Deploying a network security policy is a significant and serious undertaking. Making good decisions in this matter will save a great deal of money and prevent many future security issues on your network, while making incorrect or hasty decisions will lay the foundation for an insecure network infrastructure. Creating a network security policy will affect your organization in a number of ways, including (but not limited to):

  • Financial. A new network security policy may require you to purchase new equipment and software, such as firewalls, IPS (intrusion protection/prevention system), anti-virus software, new routers, and more. You’ll likely also incur additional salary costs for security personnel trained to manage the new hardware and software.
  • Network availability. You may have to install new hardware and software on your network to comply with a new network security policy, which may impact your overall network availability as you install and configure this infrastructure. Therefore, the process needs to be well planned to reduce risks, costs, and downtime for your clients and internal users.
  • Usability. In almost every case, the security of a computer system is inversely related to its usability. As a result of your network security policy, you may reach a state where the usability of the network is drastically reduced. Your network security policy needs to balance security against usability, so that your security policy does not become so rigid that your users cannot perform their job functions.
  • Legal. Depending on your country and the activity of your business, you may be required to comply with legislative measures such as HIPPAA or Graham-Leach-Bliley. You need to consider these regulations when designing your network security policy.

Before you can begin to implement a new network security policy, you need to perform extensive planning and preparation before writing documents and configuring new hardware or software. It is important to know your network, to understand the reasons for every network device, to know the vulnerabilities of every technology in use, the strength of each device, and the way devices are connected to each other.

It’s also crucial to understand how your network is going to be used, to know the requirements of your business, how many and what kind of users will have access to the network. You should also understand why the network was installed (or is going to be installed) and whether you have sufficiently trained staff and budget to manage the network.

In any case, every network has its own requirements and objectives. Every network is different, and not many countermeasures applied in one network to reduce the risks to it will be directly applicable to another network. It is easy to find the differences between a campus network in a large university and the network of a small office, the network of a big enterprise or that of a small home network.

They are all networks, and they will perform the same basic operations; however, the security requirements may vary greatly. As with most matters relating to Information Technology, the budget available to you to enforce network security is a real issue when designing and implementing your policies and procedures.

Your requirements need to be sufficiently affordable for your company or client.

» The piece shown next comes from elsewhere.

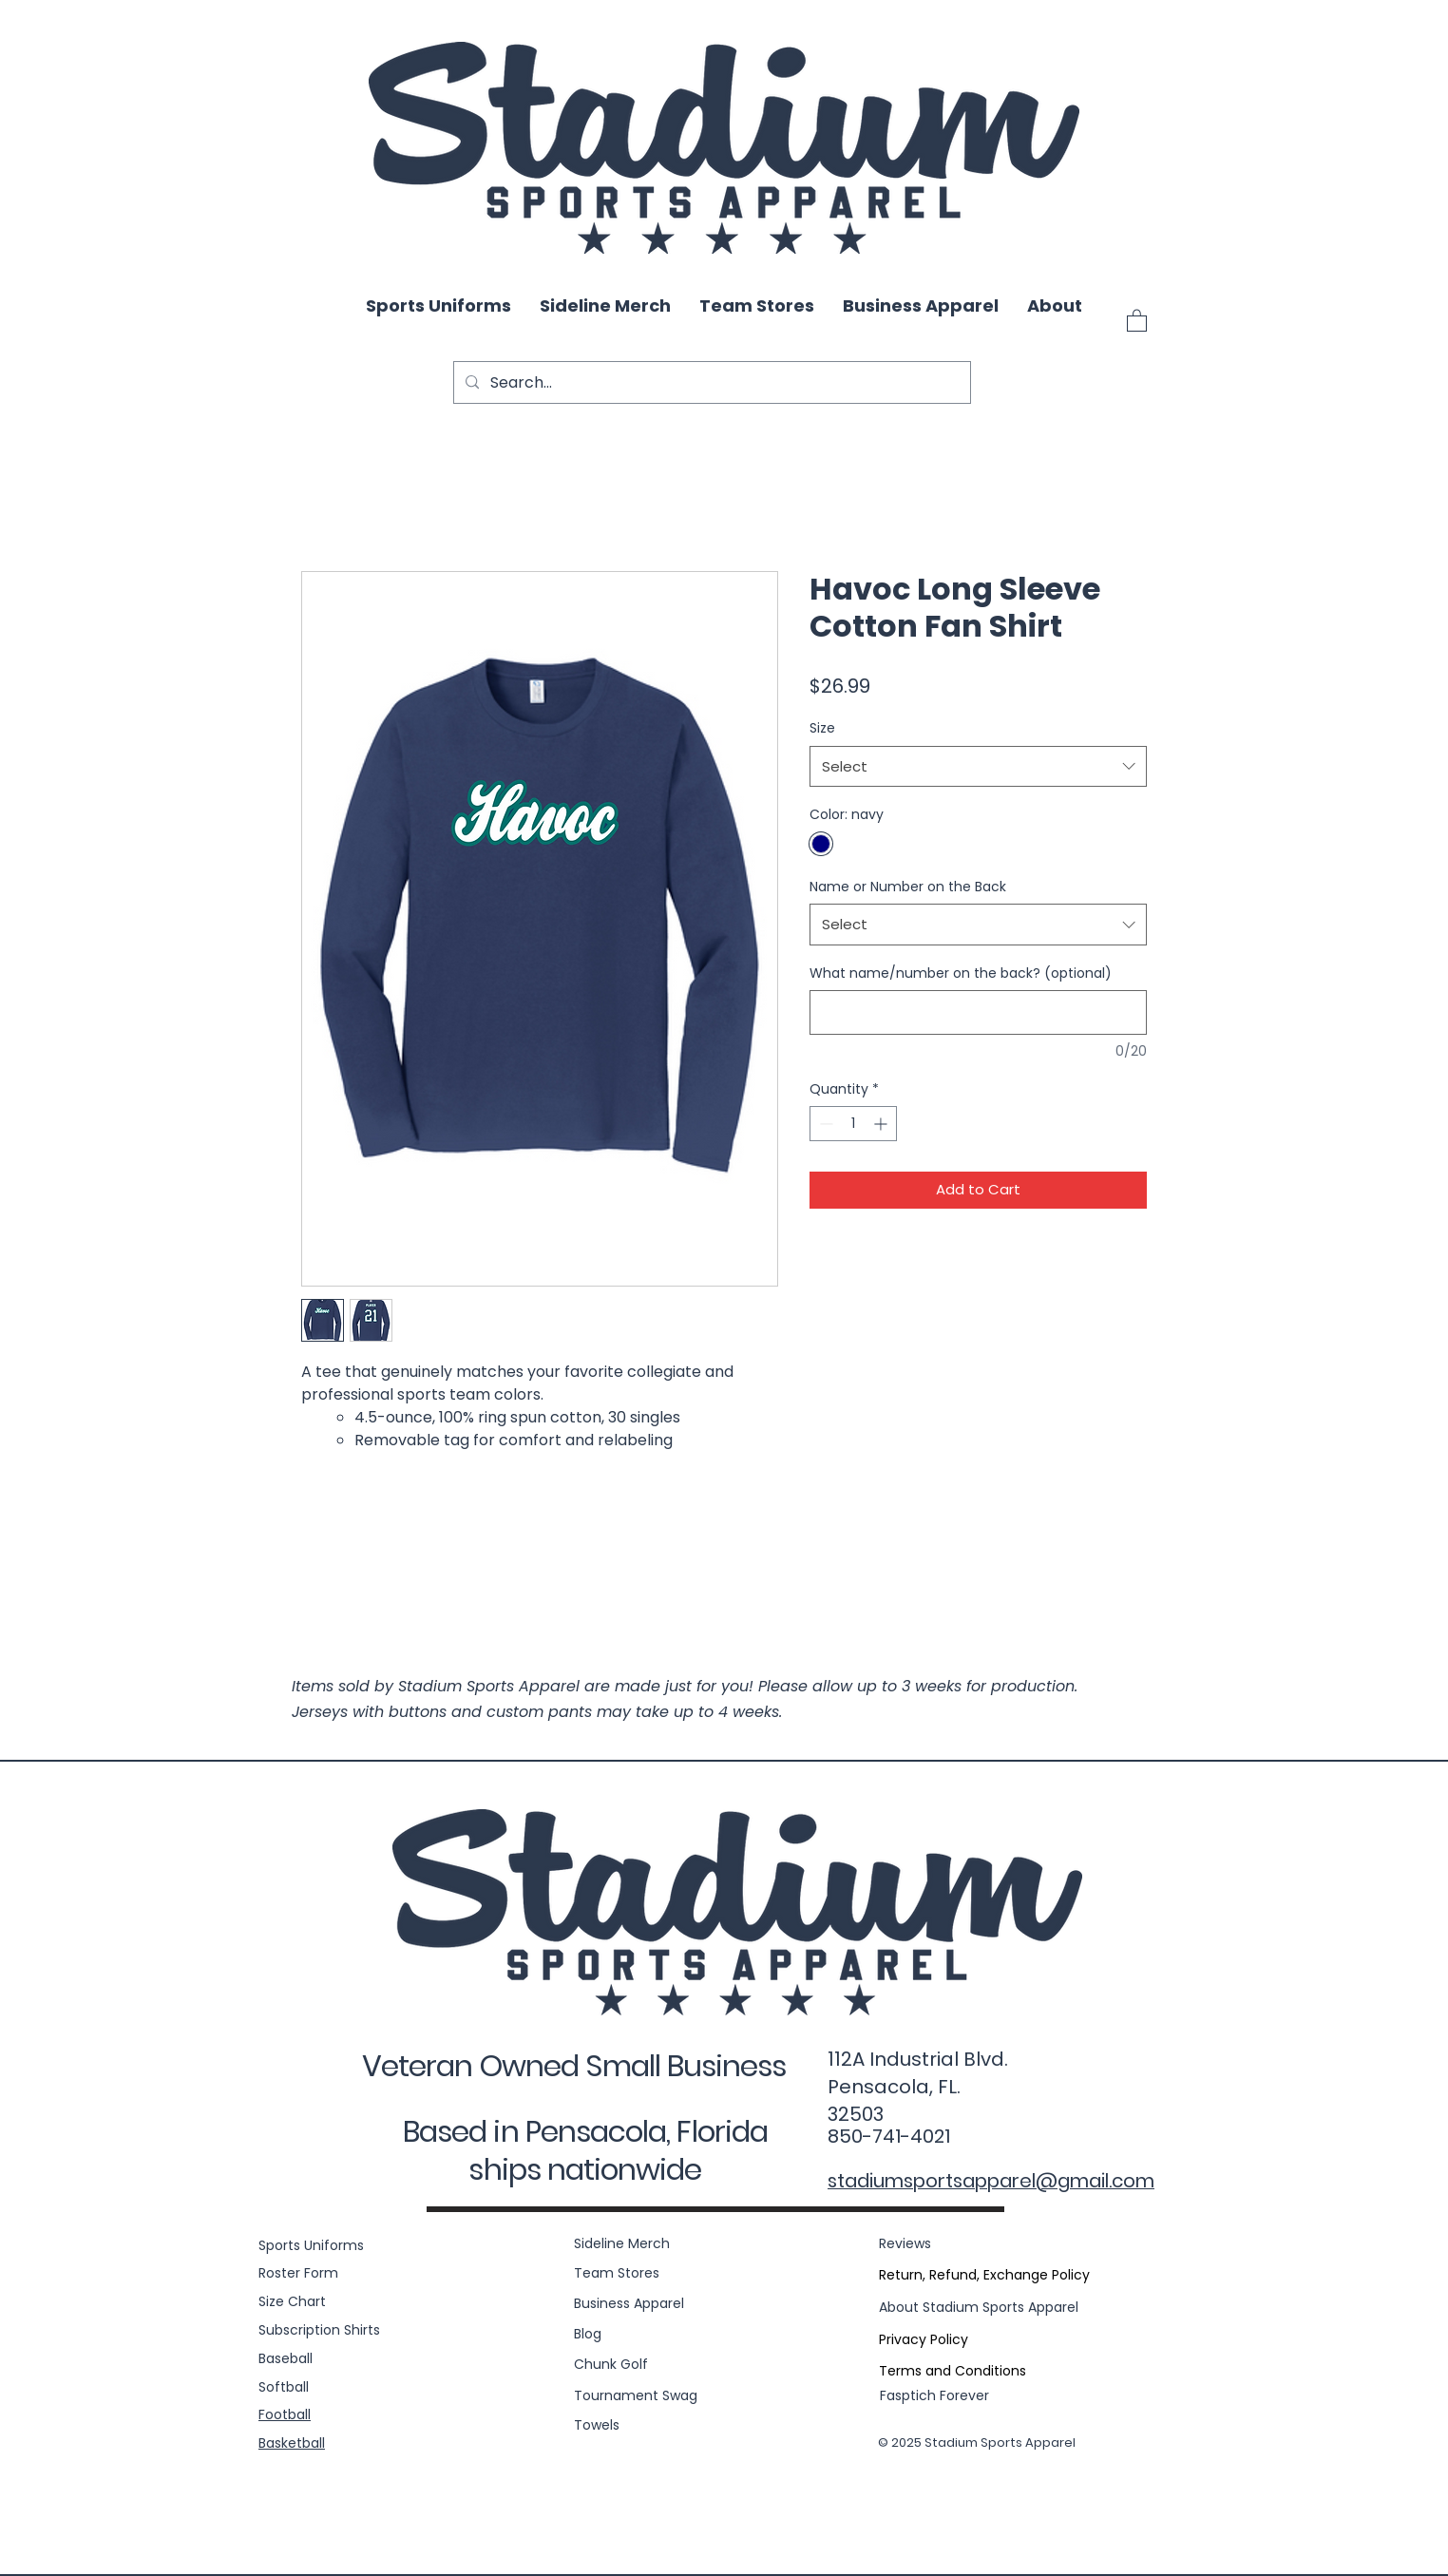  What do you see at coordinates (710, 382) in the screenshot?
I see `[Search...]` at bounding box center [710, 382].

Sometimes, it is better to generate a procedure that every user will need to know and follow, rather than try to implement a complex and expensive technical control. Many organizations now realize the need to have an articulated information security policy, to be more effective in their preventative, detective, and responsive security measures.

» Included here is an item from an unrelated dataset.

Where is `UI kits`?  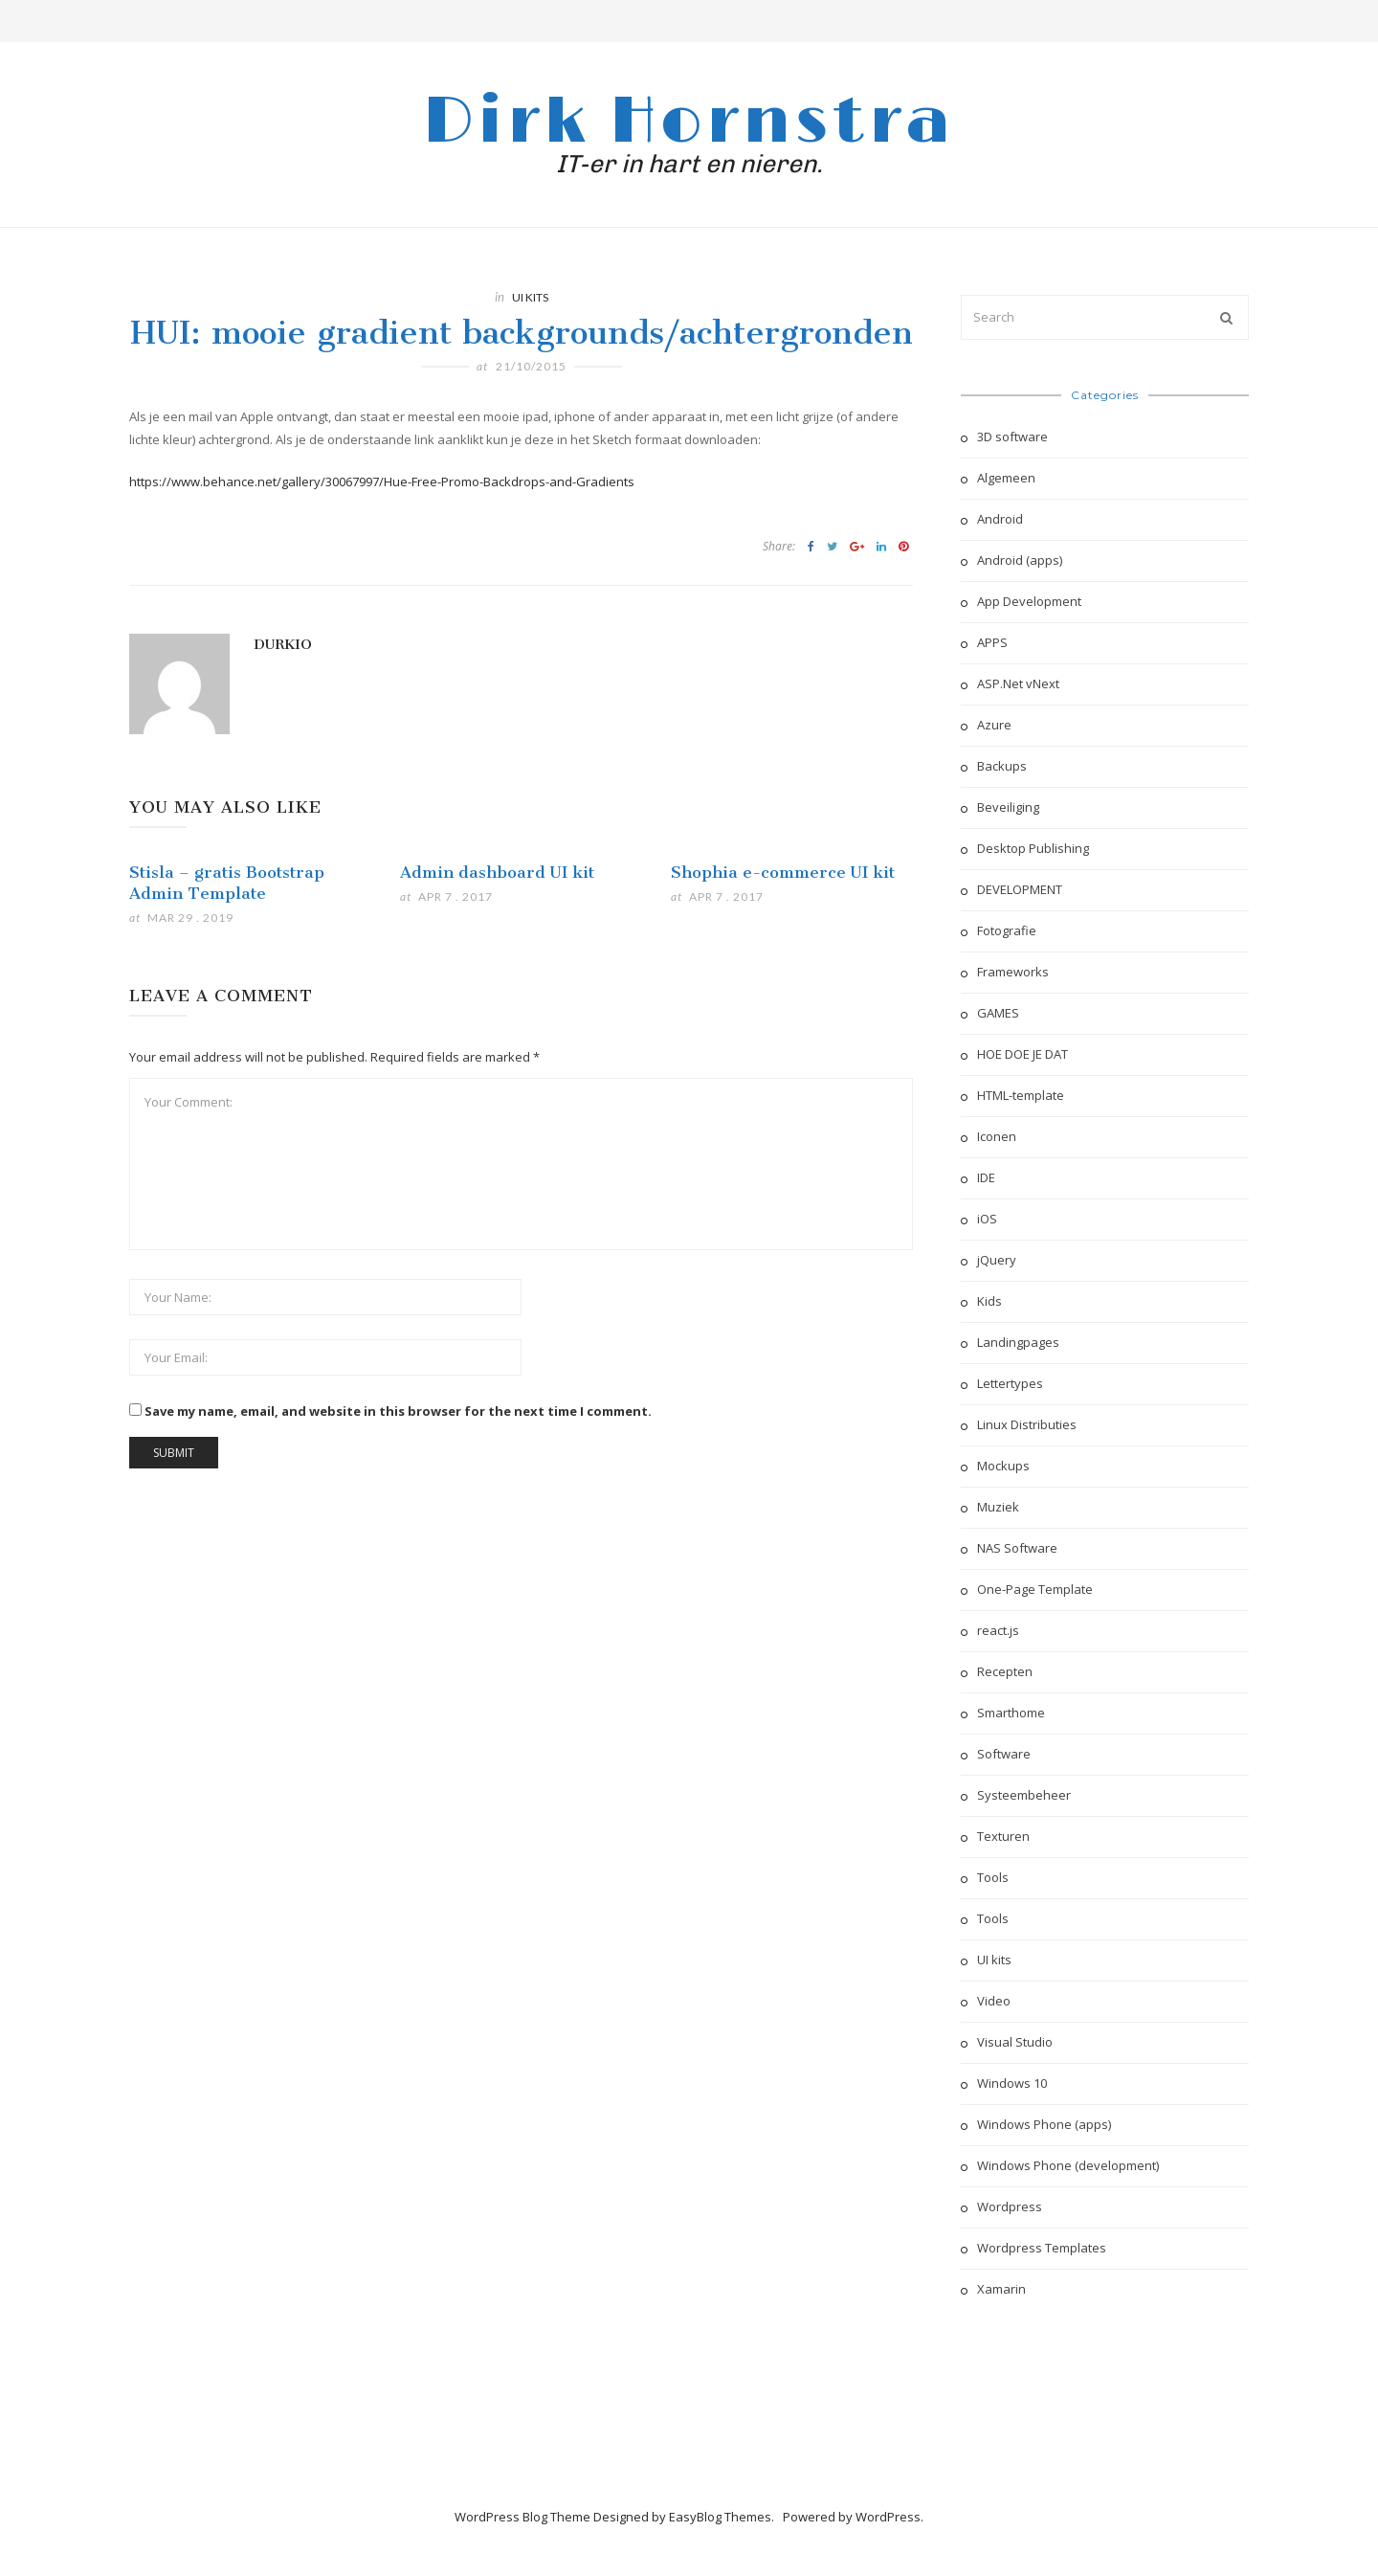 UI kits is located at coordinates (530, 297).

Moreover, because of government regulations, organizations in certain vertical industries are required to have formally documented information security policies. In addition, an information security policy is also extremely beneficial to the security manager because it provides, at an executive level, a mandated framework for ensuring the confidentiality, integrity, and availability of an organization’s information assets.

What this means is that the security manager has some weight in his or her corner for budget requests when he or she has an approved information security policy. Finally, for the security administrator, having a written and approved policy can ensure that you are able to deploy different technologies in a way that minimizes disruption to business.

Think of the written policy as a recipe to ensure you configure everything correctly. Moreover, a policy is the best way to ensure you will keep your job, should something happen. When tackling this issue, it’s also critical to keep in mind the differences between a security policy and a security procedure.

Your network security policy needs to be a high-level and fairly stable document that can withstand a certain amount of change to the operating systems your clients and servers are running, so you are not issuing changes to the policy every time Microsoft releases a new service pack.

You can implement network security procedures to support the security policy; these procedures will discuss specific operational or procedural details that will allow you to comply with the high-level security policy.

“All Internet-connected computers must be secured against malicious intrusion” is an example of an edict you might find in a network security policy, whereas “all Windows XP computers must have Service Pack 2 installed and the Windows Firewall enabled” is an example of a specific procedure you might put in place.